Tüm gün boyu canlı olarak yağlı-güreş yayınlayabilen TRT, Wimbledon gibi dünya olayını daha kapsamlı ekrana getirse daha şık olmaz mıydı. İlk turlarda illa yıldızların antrenman yapar gibi oynayacakları maçlar yerine çekişmeye aday mücadelelere ve güzel tenise dönük maçlar yayınlansa daha profesyonelce olmaz mıydı? Genç sporcularımıza örnek olması için tüm dünyanın gelişimini izlediği 19’luk Andreeva’nın(RUS) bir maçını izletmeniz yerinde olmaz mıydı…Gençliğin ilgisini ekrana taşısanız fena mı olurdu? Kız kaç tur geçti biliyor musunuz? Ama galiba ben boşa konuşuyorum…Bu ülkenin en saygın uluslararası turnuvasını yayınlamaktan bile imtina eden anlayış Andreeva’yı mı yayınlayacak ? Bunları yazarken üç spikeri ve yayın ekibini tenzih ederim. Onlara teşekkür borçluyuz.
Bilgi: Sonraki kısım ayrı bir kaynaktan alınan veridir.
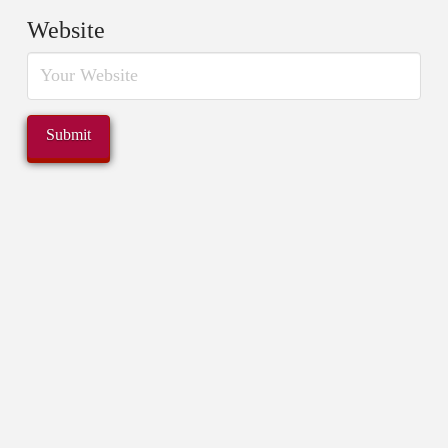
Website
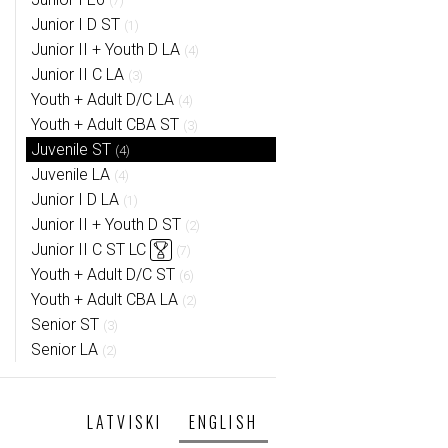
(7)
Junior I D ST
(1)
Junior II + Youth D LA
(4)
Junior II C LA
(3)
Youth + Adult D/C LA
(4)
Youth + Adult CBA ST
(3)
Juvenile ST
(4)
Juvenile LA
(4)
Junior I D LA
(1)
Junior II + Youth D ST
(2)
Junior II C ST LC
(7)
Youth + Adult D/C ST
(6)
Youth + Adult CBA LA
(2)
Senior ST
(3)
Senior LA
(2)
LATVISKI
ENGLISH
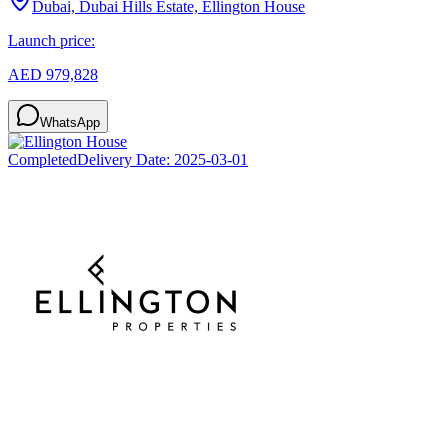
Dubai, Dubai Hills Estate, Ellington House
Launch price:
AED 979,828
WhatsApp
Completed
Delivery Date:
2025-03-01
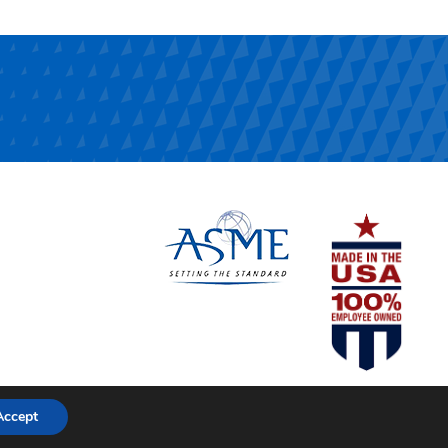
Accept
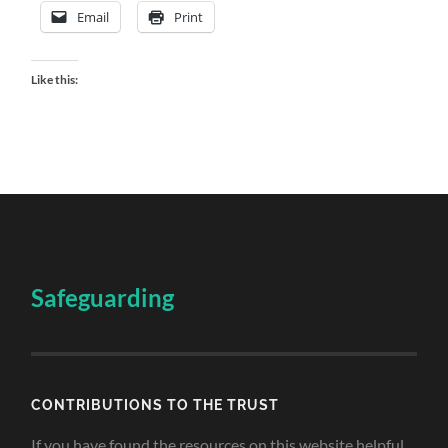
Email
Print
Like this:
Safeguarding
CONTRIBUTIONS TO THE TRUST
If you have found the resources on this website helpful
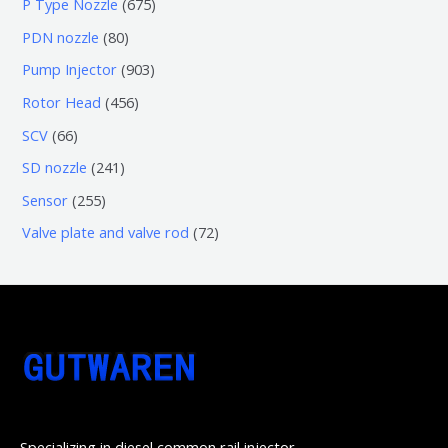
6
P Type Nozzle
675
产
个
0
7
8
PDN nozzle
80
品
产
个
5
0
9
Pump Injector
903
品
产
个
个
0
4
Rotor Head
456
品
产
产
3
5
6
SCV
66
品
品
个
6
6
2
SD nozzle
241
产
个
个
4
2
Sensor
255
品
产
产
1
5
7
Valve plate and valve rod
72
品
品
个
5
2
产
个
个
品
产
产
品
品
Specializing in diesel common rail injector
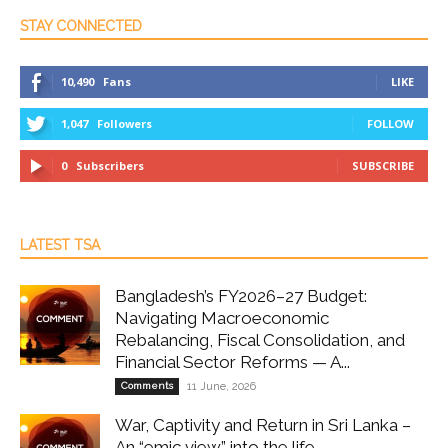
STAY CONNECTED
10,490
Fans
LIKE
1,047
Followers
FOLLOW
0
Subscribers
SUBSCRIBE
LATEST TSA
Bangladesh’s FY2026–27 Budget:
Navigating Macroeconomic
Rebalancing, Fiscal Consolidation, and
Financial Sector Reforms — A...
Comments
11 June, 2026
War, Captivity and Return in Sri Lanka –
An “emic view” into the life...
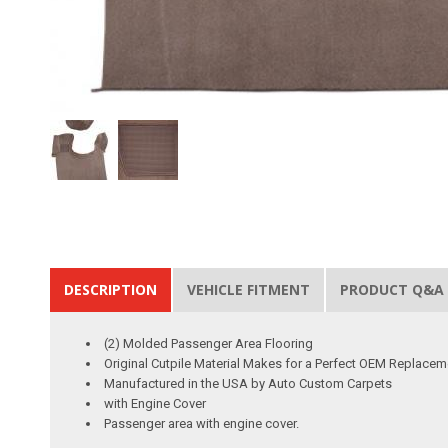
DESCRIPTION
VEHICLE FITMENT
PRODUCT Q&A
(2) Molded Passenger Area Flooring
Original Cutpile Material Makes for a Perfect OEM Replacem
Manufactured in the USA by Auto Custom Carpets
with Engine Cover
Passenger area with engine cover.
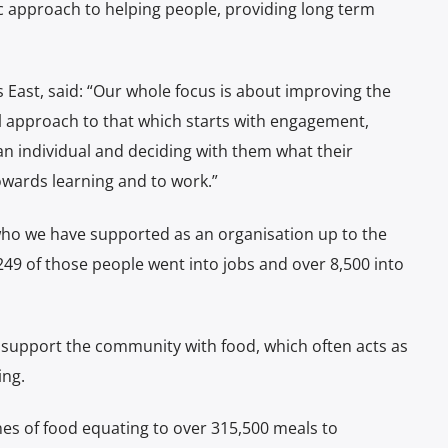
tic approach to helping people, providing long term
East, said: “Our whole focus is about improving the
ial approach to that which starts with engagement,
 an individual and deciding with them what their
towards learning and to work.”
o we have supported as an organisation up to the
249 of those people went into jobs and over 8,500 into
o support the community with food, which often acts as
ing.
nes of food equating to over 315,500 meals to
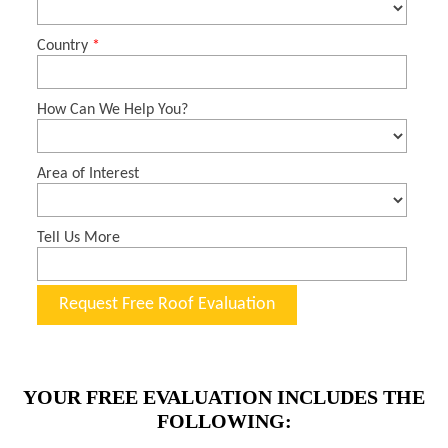
YOUR FREE EVALUATION INCLUDES THE
FOLLOWING:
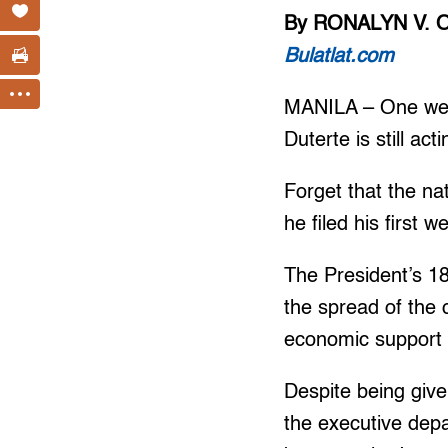
By RONALYN V. 
Bulatlat.com
MANILA – One wee
Duterte is still a
Forget that the na
he filed his first 
The President’s 18
the spread of the
economic support 
Despite being give
the executive dep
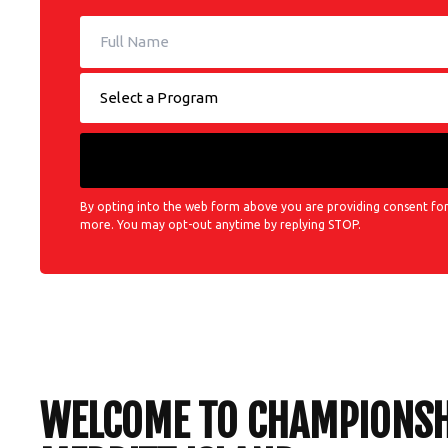
By opting into the web form above you are providing consent for
more. You may opt-out anytime by replying STOP.
WELCOME TO CHAMPIONSHI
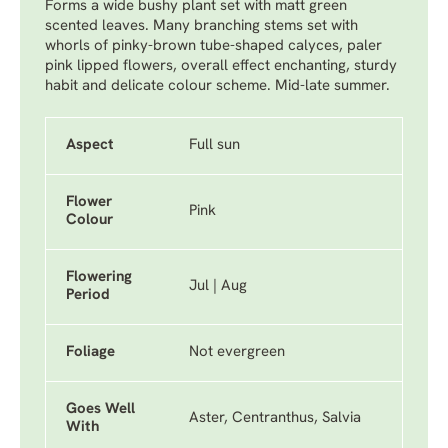
Forms a wide bushy plant set with matt green
scented leaves. Many branching stems set with
whorls of pinky-brown tube-shaped calyces, paler
pink lipped flowers, overall effect enchanting, sturdy
habit and delicate colour scheme. Mid-late summer.
Aspect
Full sun
Flower
Pink
Colour
Flowering
Jul | Aug
Period
Foliage
Not evergreen
Goes Well
Aster, Centranthus, Salvia
With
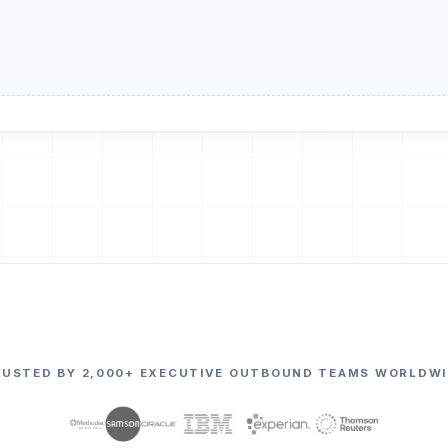
RUSTED BY 2,000+ EXECUTIVE OUTBOUND TEAMS WORLDWI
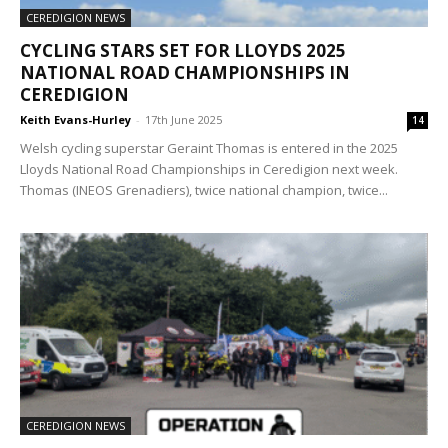
CEREDIGION NEWS
CYCLING STARS SET FOR LLOYDS 2025
NATIONAL ROAD CHAMPIONSHIPS IN
CEREDIGION
Keith Evans-Hurley
-
17th June 2025
14
Welsh cycling superstar Geraint Thomas is entered in the 2025
Lloyds National Road Championships in Ceredigion next week.
Thomas (INEOS Grenadiers), twice national champion, twice...
CEREDIGION NEWS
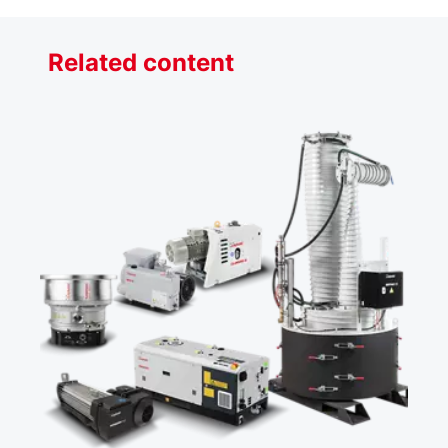
Related content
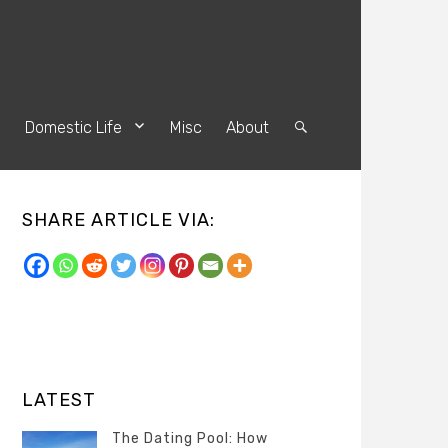
s
Domestic Life
Misc
About
Search
SHARE ARTICLE VIA:
LATEST
The Dating Pool: How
- Çift Erk.: Koolhof (NED) & Skupsky (GBR);
- Çift-Kdn.: Hsieh (TAİ) & Strycova (CEK) vs. Hunter (AUS) & Mertens (BEL);
- Karışıklar: Pavic (CRO) & Kitchenok (UKR);
- Jünyor Erk.: Searle (GBR);
- Jünyor Kız.: Bartunkova (CEK) & Ngounoue (USA);
- Efsane Kdn.: Hingis (SUI) & Clijsters (BEL);
- Efsane Erk.: Bryan & Bryan (USA);
- Tekerlekli Sand. Erk.: Hewett (GBR);
- Tekerlekli Sand. Kdn.:Van Groot kazandı.